MTP are hyperirritable spots in skeletal muscles, which are associated with hypersensitive palpable nodules in taut bands. Basically, there are two kinds of MTPs: active or latent. Active MTP cause clinical pain complaint and refer patient-recognized pain during palpation. A latent MTP may have all the other clinical characteristics of an active MTP and always has a taut band that increases muscle tension and restricts range of motion. It does not provoke spontaneous pain and it is painful only when palpated (upon palpation, the latent MTP can provoke pain and altered sensation in its distribution expected from a MTP in that muscle) [12].

The diagnosis of active MTP is very important for the treatment of myofascial pain syndrome, for pain release, and possibly even for tinnitus relief.

The relationship between MTP, myofascial pain syndrome, and tinnitus has been studied during the preceding years (see Chaps. 9, 43, and 80).
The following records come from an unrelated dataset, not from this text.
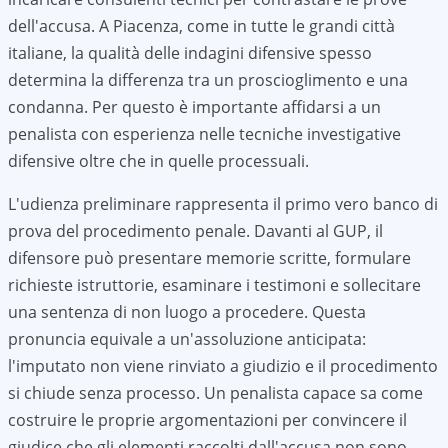
dell'accusa. A
Piacenza
, come in tutte le grandi città
italiane, la qualità delle indagini difensive spesso
determina la differenza tra un proscioglimento e una
condanna. Per questo è importante affidarsi a un
penalista con esperienza nelle tecniche investigative
difensive oltre che in quelle processuali.
L'udienza preliminare rappresenta il primo vero banco di
prova del procedimento penale. Davanti al GUP, il
difensore può presentare memorie scritte, formulare
richieste istruttorie, esaminare i testimoni e sollecitare
una sentenza di non luogo a procedere. Questa
pronuncia equivale a un'assoluzione anticipata:
l'imputato non viene rinviato a giudizio e il procedimento
si chiude senza processo. Un penalista capace sa come
costruire le proprie argomentazioni per convincere il
giudice che gli elementi raccolti dall'accusa non sono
Tender points should also be identified and their possible modulation of the patient’s tinnitus must likewise be determined.
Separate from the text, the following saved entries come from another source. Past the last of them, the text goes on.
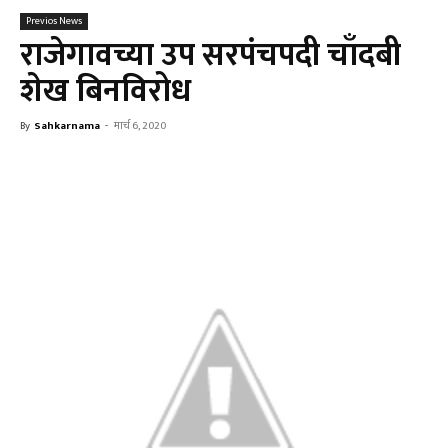
Previos News
राजेगावच्या उप सरपंचपदी चाँदबी
शेख बिनविरोध
By
Sahkarnama
-
मार्च 6, 2020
Palpation should be performed with sustained deep single-finger pressure during up to 10 s with a spade-like pad at the end of the distal phalanx of the index finger or through pincer palpation (thumb and finger) moving across the muscle band at the hypersensitive area (Figs. 52.1 and 52.2).

Fig. 52.1
figure 1

Examination of the trigger point in the masseter muscle

Fig. 52.2
figure 2

Examination of the trigger point in the splenius cervicis muscle

When a palpable taut band and spot tenderness is detected, the patient should be asked (Fig. 52.3) if he/she feels any sensation in other area besides the one being pressed upon; if the sensation is like the one that is a problem to the patient; and finally, if the loudness or pitch of the tinnitus changed.

Fig. 52.3
figure 3

Questions asked during MTP evaluation

The ten muscles in the head, neck, and shoulder girdle (infraspinatus, levator scapulae, trapezius, splenius capitis, splenius cervicis, scalenus medius, sternocleidomastoid, digastric, masseter, and temporalis) should all be examined for the presence of MTPs [12]. The examination is expected to reveal whether MTPs were present or not, and if so, in which muscles, in which side of the body relative to the tinnitus, and if palpation of one or more MTPs modulated the patient’s tinnitus. If tender points were present, the patient should be asked if palpation of the tender points affected their tinnitus.

Manual palpation of the muscles is the easiest way of examining patients for somatosensory tinnitus. However, a more objective measurement may be obtained using a hand-held force gauge with a rubber tip to measure the pressure required for eliciting MTP activity [pressure algometry (PA)]. PA has been used to document the tenderness of MTP and is also applied to measure the referred pain threshold and pain tolerance. The reliability and validity of measurements using PA have been established [13, 14]. Pre- and posttherapeutic effectiveness of various procedures on MTP have been assessed by measurement of pressure threshold with PA (Fig. 52.4).

Fig. 52.4
figure 4

Pressure algometry

Conclusions

The ability to correctly diagnose somatosensory tinnitus and somatosensory modulation of tinnitus relies mainly on the patient’s history and a thorough physical examination. However, these forms of tinnitus have only recently been studied in detail. Knowledge about the signs of these forms of tinnitus is therefore not generally known. Health care professionals may need to be informed about how to diagnose these forms of tinnitus in their daily routine of treating patients with tinnitus.